**Work to complete**
Select from the records below every line that has the word "reflect" in it.
----------
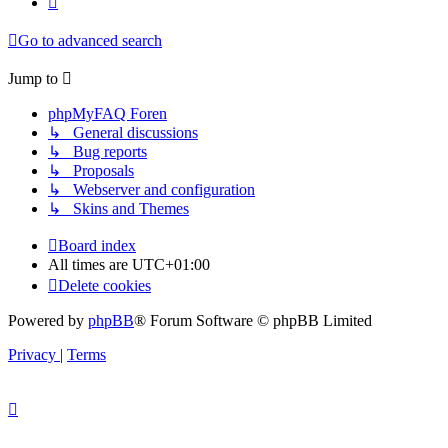
Go to advanced search
Jump to
phpMyFAQ Foren
↳ General discussions
↳ Bug reports
↳ Proposals
↳ Webserver and configuration
↳ Skins and Themes
Board index
All times are
UTC+01:00
Delete cookies
Powered by
phpBB
® Forum Software © phpBB Limited
Privacy
|
Terms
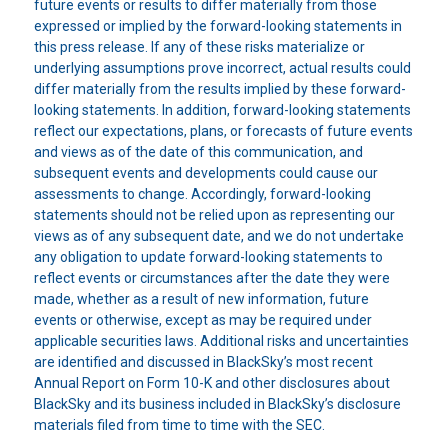
future events or results to differ materially from those
expressed or implied by the forward-looking statements in
this press release. If any of these risks materialize or
underlying assumptions prove incorrect, actual results could
differ materially from the results implied by these forward-
looking statements. In addition, forward-looking statements
reflect our expectations, plans, or forecasts of future events
and views as of the date of this communication, and
subsequent events and developments could cause our
assessments to change. Accordingly, forward-looking
statements should not be relied upon as representing our
views as of any subsequent date, and we do not undertake
any obligation to update forward-looking statements to
reflect events or circumstances after the date they were
made, whether as a result of new information, future
events or otherwise, except as may be required under
applicable securities laws. Additional risks and uncertainties
are identified and discussed in BlackSky’s most recent
Annual Report on Form 10-K and other disclosures about
BlackSky and its business included in BlackSky’s disclosure
materials filed from time to time with the SEC.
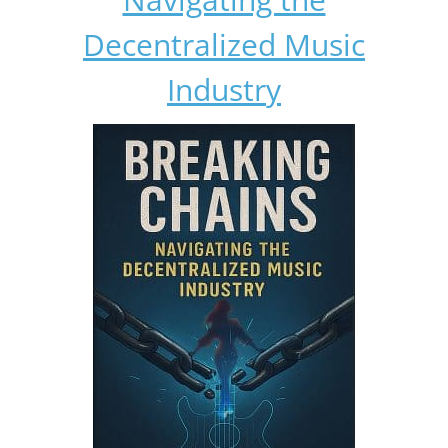
Decentralized Music
Industry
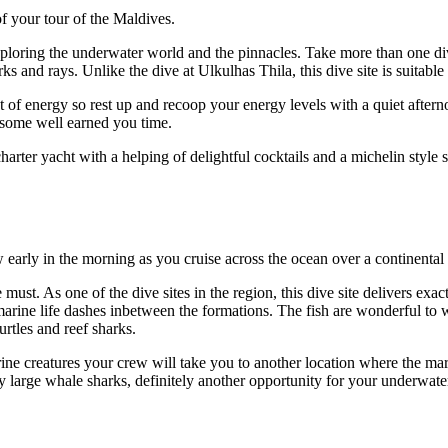
of your tour of the Maldives.
oring the underwater world and the pinnacles. Take more than one dive 
ks and rays. Unlike the dive at Ulkulhas Thila, this dive site is suitable 
ot of energy so rest up and recoop your energy levels with a quiet after
h some well earned you time.
rter yacht with a helping of delightful cocktails and a michelin style 
 early in the morning as you cruise across the ocean over a continental 
 must. As one of the dive sites in the region, this dive site delivers ex
marine life dashes inbetween the formations. The fish are wonderful to 
rtles and reef sharks.
arine creatures your crew will take you to another location where the mar
y large whale sharks, definitely another opportunity for your underw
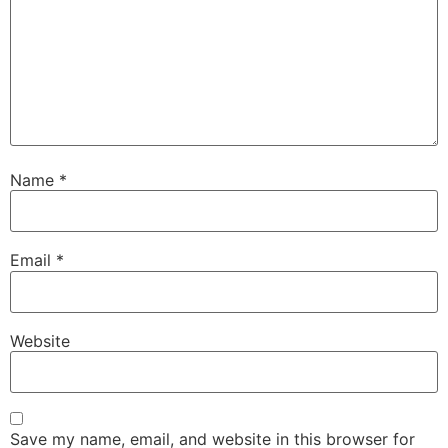
Name
*
Email
*
Website
Save my name, email, and website in this browser for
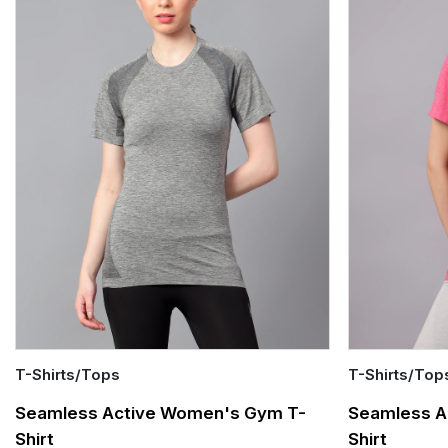
T-Shirts/Tops
T-Shirts/Top
Quick Add
Quick Add
Seamless Active Women's Gym T-
Seamless A
Shirt
Shirt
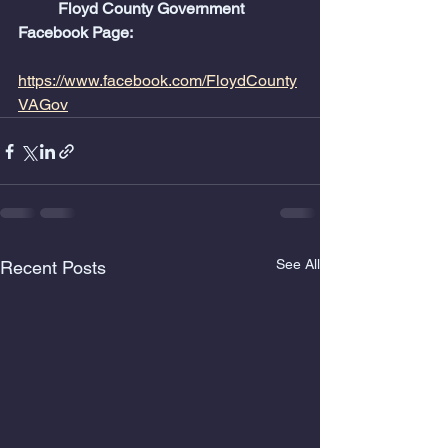
	Floyd County Government 
Facebook Page:
https://www.facebook.com/FloydCounty
VAGov
See All
Recent Posts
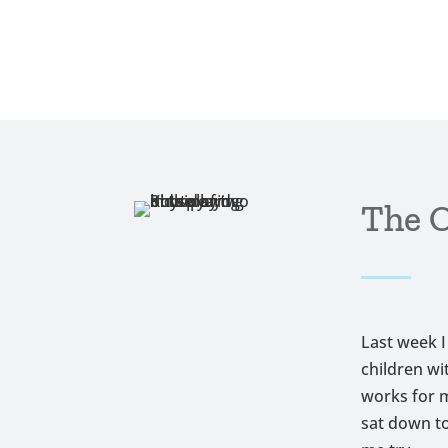
The O
Last week I
children wi
works for m
sat down to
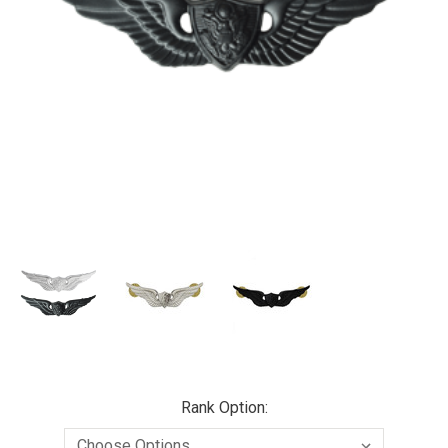
Rank Option:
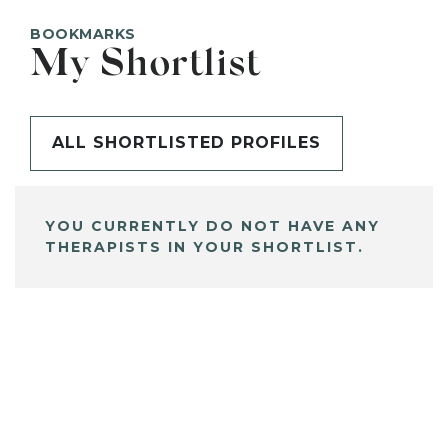
BOOKMARKS
My Shortlist
ALL SHORTLISTED PROFILES
YOU CURRENTLY DO NOT HAVE ANY
THERAPISTS IN YOUR SHORTLIST.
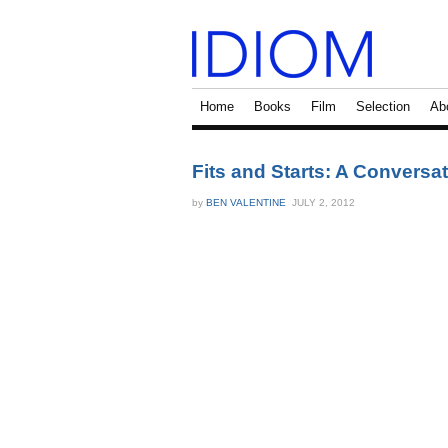
Home
Books
Film
Selection
Ab
Fits and Starts: A Convers
by
BEN VALENTINE
JULY 2, 2012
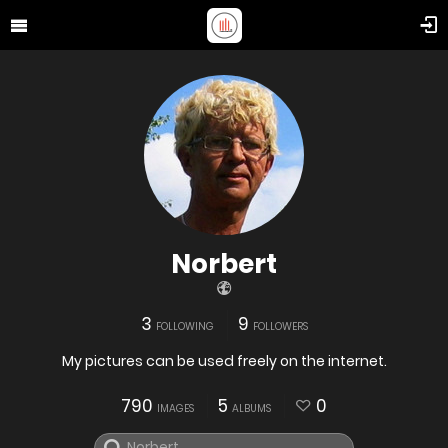
Norbert
3
9
FOLLOWING
FOLLOWERS
My pictures can be used freely on the internet.
790
5
0
IMAGES
ALBUMS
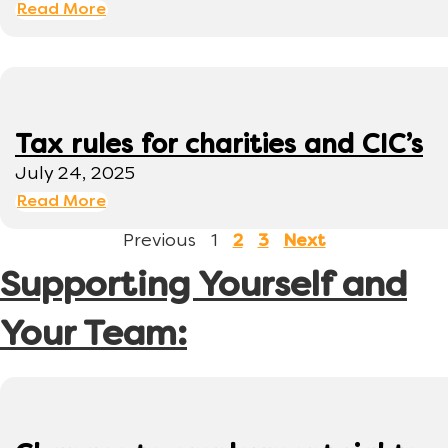
Read More
Tax rules for charities and CIC’s
July 24, 2025
Read More
Previous
1
2
3
Next
Supporting Yourself and
Your Team:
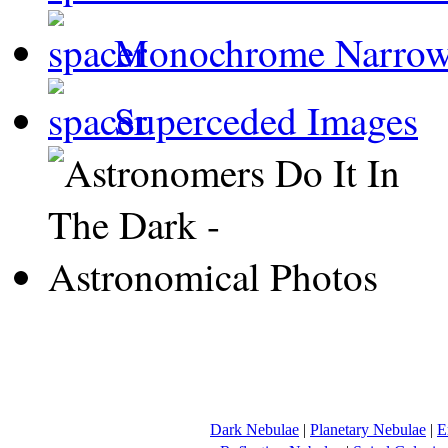
Monochrome Narro
Superceded Images
Dark Nebulae
|
Planetary Nebulae
|
E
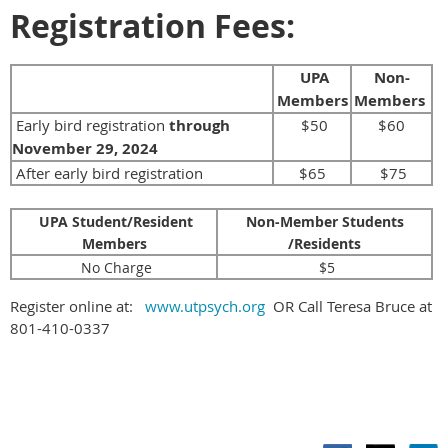
Registration Fees:
UPA
Non-
Members
Members
Early bird registration
through
$50
$60
November 29, 2024
After early bird registration
$65
$75
UPA Student/Resident
Non-Member Students
Members
/Residents
No Charge
$5
Register online at:
www.utpsych.org
OR Call Teresa Bruce at
801-410-0337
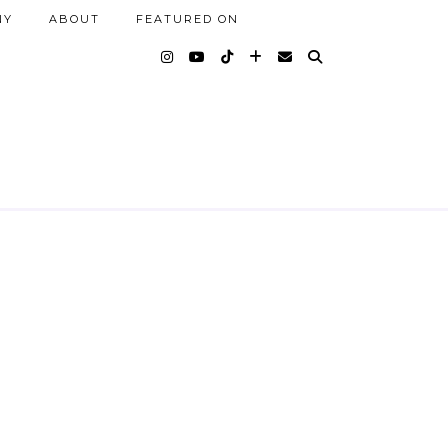
NY
ABOUT
FEATURED ON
----------
**Output for this exercise**
reflect our expectations, plans, or forecasts of future events
reflect events or circumstances after the date they were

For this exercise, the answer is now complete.